New ACCIA process for awards scheme applications
Supporting citations have been removed from the National Clinical Impact Awards process. Applicants can still seek guidance from any membership organisation.
From March 2023, National Clinical Impact Awards (NCIA) scheme applications will no longer include rankings and citations from national nominating organisations.
Applicants will now be able to seek guidance from any number of relevant membership organisations (MOs) they wish to approach.
MOs may review draft applications, providing pointers and advice, but must not edit or critique the text directly, as the application must be written solely by the applicant. The Advisory Committee on Clinical Impact Awards (ACCIA) will use standard academic software to assess applications to detect plagiarism or repetition.
Enhancing the role and reach of membership organisations
An MO may be able to help ensure that important elements are included by the applicant to optimise their application. These may include reminders to define national impact rather than descriptions of activity, plus benchmark data for comparison against appropriate national quality standards.
ACCIA will make communication tools, links to training materials and activities, best-practice checklists and other guidance available for membership organisations to use as widely as they wish.
Benefits to membership organisations and applicants
This change will simplify the process for applicants and MOs, as well as scorers, ensuring a fairer application process.
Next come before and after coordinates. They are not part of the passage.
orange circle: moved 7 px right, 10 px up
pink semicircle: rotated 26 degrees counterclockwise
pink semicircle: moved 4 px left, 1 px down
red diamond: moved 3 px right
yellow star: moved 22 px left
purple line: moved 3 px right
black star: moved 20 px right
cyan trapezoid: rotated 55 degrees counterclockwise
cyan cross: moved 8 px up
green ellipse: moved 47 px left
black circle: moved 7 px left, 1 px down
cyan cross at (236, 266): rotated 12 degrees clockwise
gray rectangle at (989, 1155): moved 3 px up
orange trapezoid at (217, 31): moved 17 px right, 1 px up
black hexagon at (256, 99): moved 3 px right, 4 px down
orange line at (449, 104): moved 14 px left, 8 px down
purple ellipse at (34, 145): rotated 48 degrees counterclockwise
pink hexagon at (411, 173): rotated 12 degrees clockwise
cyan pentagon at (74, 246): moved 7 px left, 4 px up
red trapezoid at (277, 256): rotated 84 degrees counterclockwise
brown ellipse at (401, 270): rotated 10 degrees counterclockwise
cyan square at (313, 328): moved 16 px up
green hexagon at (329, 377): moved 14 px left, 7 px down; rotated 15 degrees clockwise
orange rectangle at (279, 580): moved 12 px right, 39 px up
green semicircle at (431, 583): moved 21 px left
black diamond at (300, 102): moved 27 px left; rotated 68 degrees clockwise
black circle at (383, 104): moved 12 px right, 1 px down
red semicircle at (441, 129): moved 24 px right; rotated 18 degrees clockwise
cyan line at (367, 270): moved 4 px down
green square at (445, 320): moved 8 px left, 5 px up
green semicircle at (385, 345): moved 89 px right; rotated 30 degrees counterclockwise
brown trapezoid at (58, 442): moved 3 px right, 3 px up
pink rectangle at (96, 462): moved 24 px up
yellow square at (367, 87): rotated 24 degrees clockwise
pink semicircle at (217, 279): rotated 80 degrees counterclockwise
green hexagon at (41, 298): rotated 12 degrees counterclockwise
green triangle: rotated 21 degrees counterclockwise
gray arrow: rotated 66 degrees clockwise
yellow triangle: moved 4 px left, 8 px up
From 3 March 2023, no applicant will be able to submit additional contextual information in support of their application, emphasising the established principle that all applications are scored solely on the evidence provided in the 5 domains, as measured against the expectations of the job plan and any other remunerated activities.
This additionally removes the misconception that a citation is a prerequisite for an NCIA application.
Analyses and feedback on existing arrangements
This change has been made after detailed analysis of the previous National Clinical Excellence Award scheme and the 2022 NCIA round. These analyses showed that the presence of a ranking and citation made only a marginal difference to scoring and did not predict the success of an application. The holding of a prior national award was much more strongly associated with the likelihood of a successful NCIA application.